Now I will deal with the really practical aspects of the matter, which rest on the business vote. To apply the principle "one man, one vote," which is dear, I think, to the heart of most people, means that the whole case for separate representation for the City falls to the ground. Reference has been made to the fact that the people who live there are largely caretakers and other people who are looking after City buildings. To my certain knowledge a very large proportion, by far the larger proportion, of them are supporters of the present Government. It shows the strict impartiality of the present Government that they are not accepting the Amendment which would merely mean having another representative on these benches, and not one upon the benches opposite. It cannot be successfully contended that there should be a separate constituency for that tiny electorate.

The whole case put from the other side of the Committee rests almost entirely upon tradition; no real case has been put forward. There is magic in the name "The City of London." That magic rests upon realities. Nothing that this House can do will remove those realities. The tradition and the history of the City of London have been built up by the people who live there and who go there to work. The name will still be there and the spirit will still be there, the heart of the British people. Things of a somewhat slighting nature have been said about what will happen if the City should be added to Shoreditch, Finsbury, or some other constituency.

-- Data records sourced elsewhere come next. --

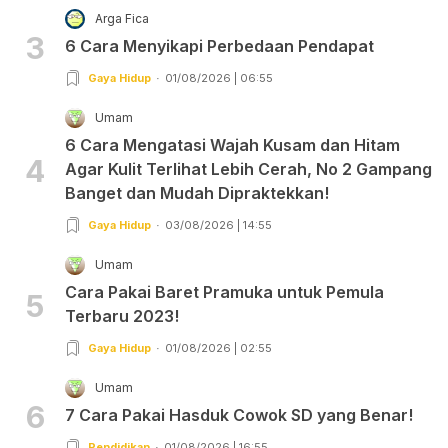
Arga Fica
3
6 Cara Menyikapi Perbedaan Pendapat
Gaya Hidup
01/08/2026 | 06:55
Umam
6 Cara Mengatasi Wajah Kusam dan Hitam
4
Agar Kulit Terlihat Lebih Cerah, No 2 Gampang
Banget dan Mudah Dipraktekkan!
Gaya Hidup
03/08/2026 | 14:55
Umam
Cara Pakai Baret Pramuka untuk Pemula
5
Terbaru 2023!
Gaya Hidup
01/08/2026 | 02:55
Umam
6
7 Cara Pakai Hasduk Cowok SD yang Benar!
Pendidikan
01/08/2026 | 16:55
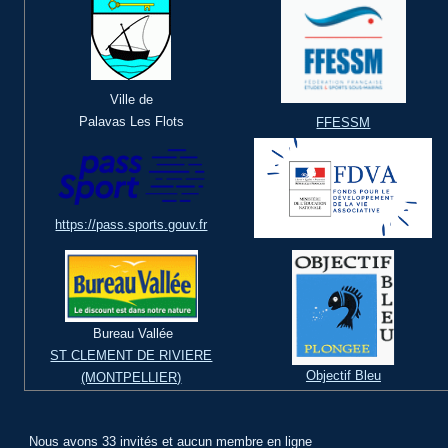
Ville de
Palavas Les Flots
FFESSM
https://pass.sports.gouv.fr
Bureau Vallée
ST CLEMENT DE RIVIERE
Objectif Bleu
(MONTPELLIER)
Nous avons 33 invités et aucun membre en ligne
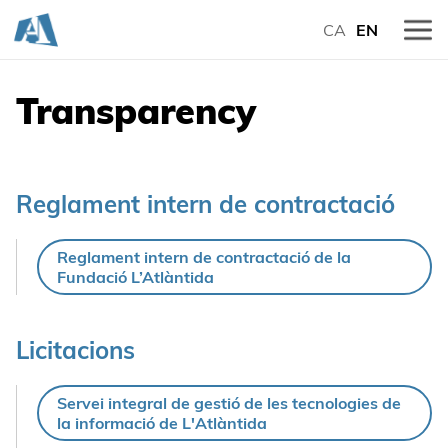
CA
EN
Transparency
Reglament intern de contractació
Reglament intern de contractació de la
Fundació L’Atlàntida
Licitacions
Servei integral de gestió de les tecnologies de
la informació de L'Atlàntida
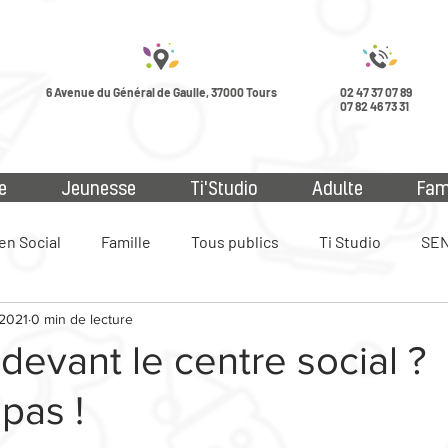
6 Avenue du Général de Gaulle, 37000 Tours
02 47 37 07 89
07 82 46 73 31
e
Jeunesse
Ti'Studio
Adulte
Fam
en Social
Famille
Tous publics
Ti Studio
SEN
 2021
0 min de lecture
ue
 devant le centre social ?
pas !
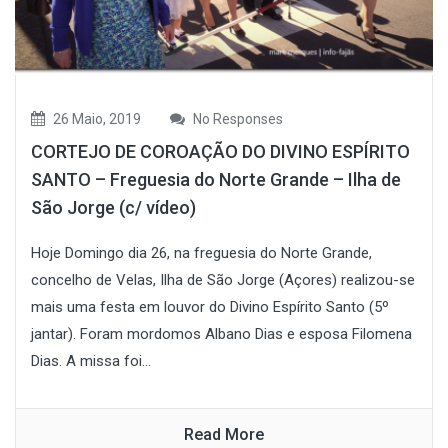
26 Maio, 2019
No Responses
CORTEJO DE COROAÇÃO DO DIVINO ESPÍRITO
SANTO – Freguesia do Norte Grande – Ilha de
São Jorge (c/ vídeo)
Hoje Domingo dia 26, na freguesia do Norte Grande,
concelho de Velas, Ilha de São Jorge (Açores) realizou-se
mais uma festa em louvor do Divino Espírito Santo (5º
jantar). Foram mordomos Albano Dias e esposa Filomena
Dias. A missa foi...
Read More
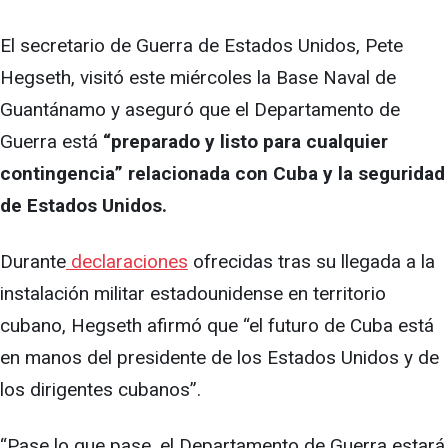
El secretario de Guerra de Estados Unidos, Pete
Hegseth, visitó este miércoles la Base Naval de
Guantánamo y aseguró que el Departamento de
Guerra está
“preparado y listo para cualquier
contingencia” relacionada con Cuba y la seguridad
de Estados Unidos.
Durante
declaraciones
ofrecidas tras su llegada a la
instalación militar estadounidense en territorio
cubano, Hegseth afirmó que “el futuro de Cuba está
en manos del presidente de los Estados Unidos y de
los dirigentes cubanos”.
“Pase lo que pase, el Departamento de Guerra estará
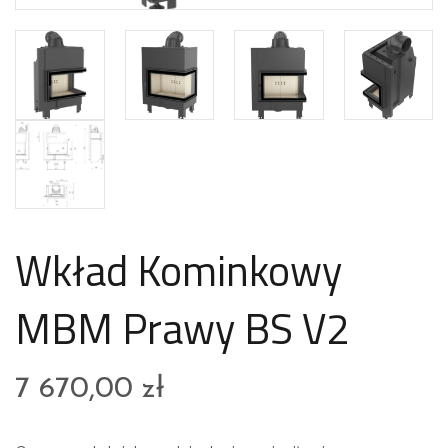
Wkład Kominkowy
MBM Prawy BS V2
7 670,00
zł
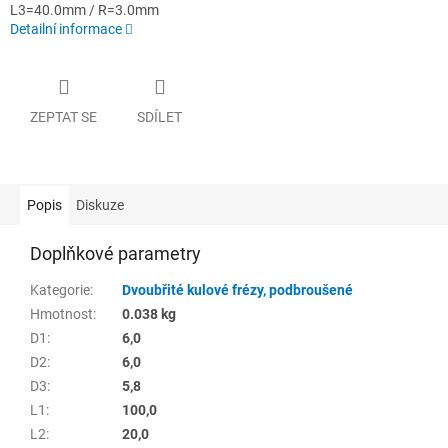
L3=40.0mm / R=3.0mm
Detailní informace
ZEPTAT SE
SDÍLET
Popis
Diskuze
Doplňkové parametry
Kategorie
:
Dvoubřité kulové frézy, podbroušené
Hmotnost
:
0.038 kg
D1
:
6,0
D2
:
6,0
D3
:
5,8
L1
:
100,0
L2
:
20,0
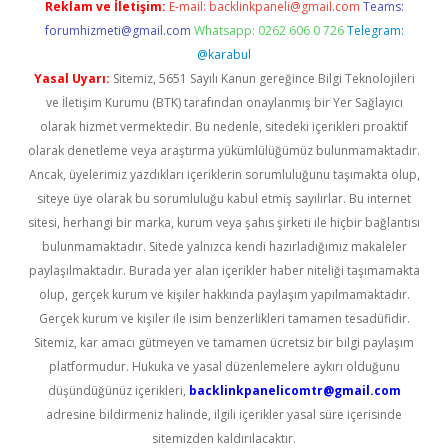
Reklam ve İletişim:
E-mail:
backlinkpaneli@gmail.com
Teams:
forumhizmeti@gmail.com
Whatsapp: 0262 606 0 726
Telegram:
@karabul
Yasal Uyarı:
Sitemiz, 5651 Sayılı Kanun gereğince Bilgi Teknolojileri
ve İletişim Kurumu (BTK) tarafından onaylanmış bir Yer Sağlayıcı
olarak hizmet vermektedir. Bu nedenle, sitedeki içerikleri proaktif
olarak denetleme veya araştırma yükümlülüğümüz bulunmamaktadır.
Ancak, üyelerimiz yazdıkları içeriklerin sorumluluğunu taşımakta olup,
siteye üye olarak bu sorumluluğu kabul etmiş sayılırlar. Bu internet
sitesi, herhangi bir marka, kurum veya şahıs şirketi ile hiçbir bağlantısı
bulunmamaktadır. Sitede yalnızca kendi hazırladığımız makaleler
paylaşılmaktadır. Burada yer alan içerikler haber niteliği taşımamakta
olup, gerçek kurum ve kişiler hakkında paylaşım yapılmamaktadır.
Gerçek kurum ve kişiler ile isim benzerlikleri tamamen tesadüfidir.
Sitemiz, kar amacı gütmeyen ve tamamen ücretsiz bir bilgi paylaşım
platformudur. Hukuka ve yasal düzenlemelere aykırı olduğunu
düşündüğünüz içerikleri,
backlinkpanelicomtr@gmail.com
adresine bildirmeniz halinde, ilgili içerikler yasal süre içerisinde
sitemizden kaldırılacaktır.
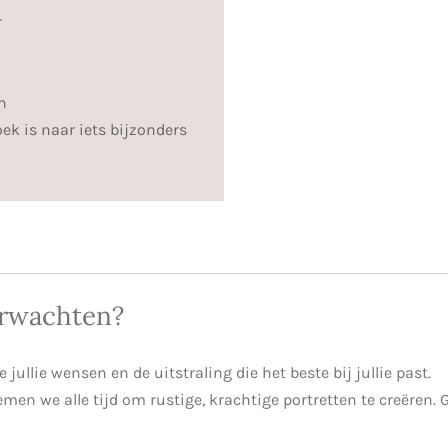
r
n
oek is naar iets bijzonders
erwachten?
jullie wensen en de uitstraling die het beste bij jullie past.
emen we alle tijd om rustige, krachtige portretten te creëren.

I have said that I have a business vote in Shoreditch. I have a business vote in the City of London. On the last Sunday of 1940, I was in Shoreditch. My factory is there and I, with a hundred workers, was living there during the blitz for the purpose of seeing that the place was not destroyed. That night the second Great Fire of London took place, possibly a night of damage greater than that of the first Great Fire of London. After we had attended to our own bit of trouble I went to see what was happening in the City of London. I then realised that when the people had gone away from the City, the heart was taken out of it. I saw the Guildhall burn. Very few people were there—very few of the electors who had a business vote. The people who were there were from Shoreditch and Finsbury. They had gone to see what they could do on that dreadful night.

The preparations for dealing with emergencies of that kind at that time were nothing like as good or complete as they were in Shoreditch and in other London boroughs. I saw the blast wall which was in front of the Guildhall and the desperate attempts of the firemen to push it down to get in with their fire escapes. I saw the locked gates of the church of St. Lawrence Jewry. It absentee caretaker and absentee vicar were not there to unlock those gates. If they had been, the Guildhall might possibly have been saved. After the damage was done, the fire watchers service was built up to proper proportions but on that important night the heart of the City was not there to protect it. The heart of the City is in the people who live and work there and have a real interest in it. That heart will still be preserved if and when the "square mile" with its electors is added to an adjacent area—Shoreditch, Finsbury, or any other which this House might regard as more suitable.

The Amendment should be rejected. By this 1%leasure, the Government are sweeping away the cobwebs which have been accumulating in the City of London. We need a great deal less in the City of patting each other on the back aid saying that we are such very good people, and a great deal more considering how we can really get down to democratic, Parliamentary principles. I hope that the Government will emphatically reject the Amendment.

The CHAIRMAN left the Chair.

Mr. SPEAKER resumed the Chair.

Motion made, and Question proposed, "That this House do now adjourn."—[Mr. Whiteley.]